Fó shuō hùjìng jīng 佛說護淨經
The Buddha’s Sūtra on Guarding Purity translator unknown (失譯, 譯)
About the work
T748 in one fascicle is an anonymous Chinese sūtra on the Buddhist discipline of hùjìng “guarding purity” — the maintenance of ritual and moral purity by monks and laypersons. The translator-attribution is lost; the catalogue dating is to the broad Han-Six Dynasties period.
Abstract
The text exposits the doctrine and practice of hùjìng — the careful preservation of ritual and moral purity. The exposition addresses the dangers of pollution: contact with unclean food, sexual transgression, contact with corpses, intercourse with the unrighteous. The Buddha’s instruction emphasizes both vinaya-ritual purity (the rules of prātimokṣa) and inner moral purity (the cultivation of right mindfulness and intention). The text closes with a list of the karmic benefits of maintained purity — long life, beautiful form, social respect, easy access to samādhi.

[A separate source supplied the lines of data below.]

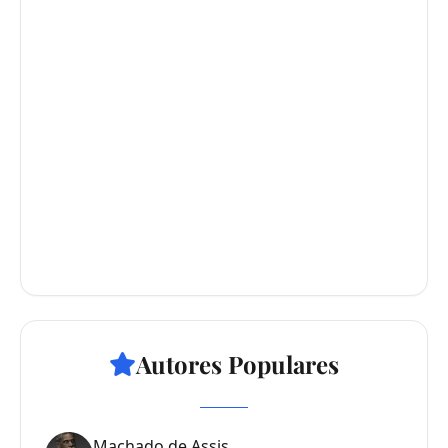
Autores Populares
Machado de Assis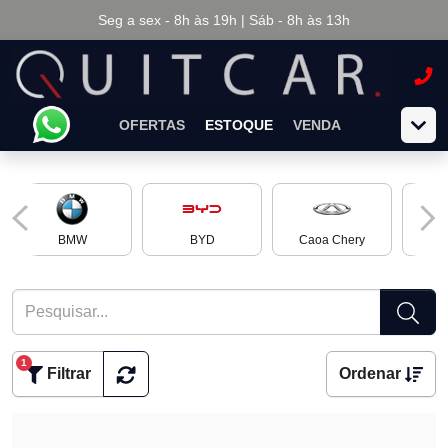
Seg a sex - 8h às 19h | Sáb - 8h às 13h
OFERTAS
ESTOQUE
VENDA
BMW
BYD
Caoa Chery
Ch
1
Filtrar
Ordenar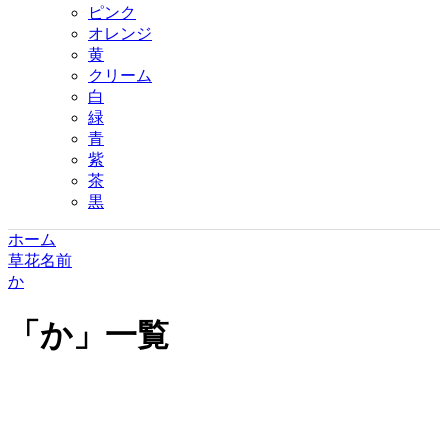
ピンク
オレンジ
黄
クリーム
白
緑
青
紫
茶
黒
ホーム
草花名前
か
「
か
」
一覧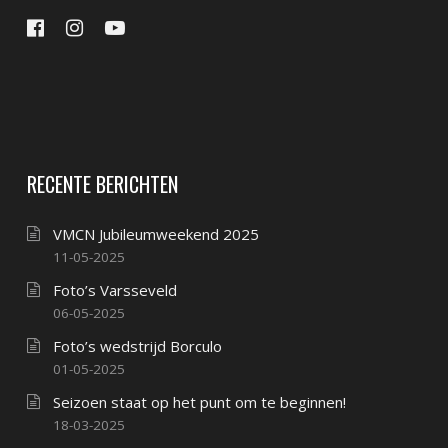
RECENTE BERICHTEN
VMCN Jubileumweekend 2025
11-05-2025
Foto’s Varsseveld
06-05-2025
Foto’s wedstrijd Borculo
01-05-2025
Seizoen staat op het punt om te beginnen!
18-03-2025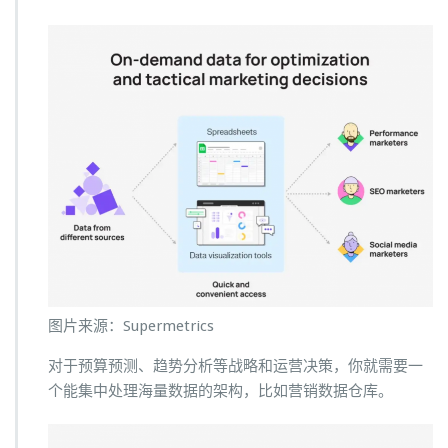
图片来源：Supermetrics
对于预算预测、趋势分析等战略和运营决策，你就需要一
个能集中处理海量数据的架构，比如营销数据仓库。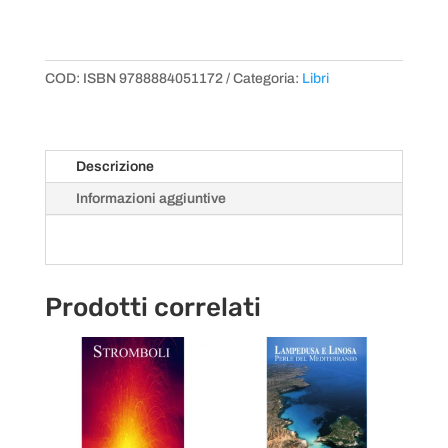
COD:
ISBN 9788884051172
Categoria:
Libri
Descrizione
Informazioni aggiuntive
Prodotti correlati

The genre — hùjìng discourse — connects to broader Indian Buddhist concerns with śaucā (purity) shared with the Brahmanical tradition but reinterpreted in Buddhist vinaya terms. The text fits within the broader cluster of brief moral-doctrine sūtras characteristic of Six Dynasties Chinese Buddhism, providing scriptural support for the disciplined monastic and lay practices that the period was actively defining.
Translations and research
- Heirman, Ann. Rules for Nuns according to the Dharmaguptakavinaya. Delhi: Motilal Banarsidass, 2002. (Background on the vinaya purity-rules.)
- Holt, John C. Discipline: The Canonical Buddhism of the Vinayapiṭaka. Delhi: Motilal Banarsidass, 1981.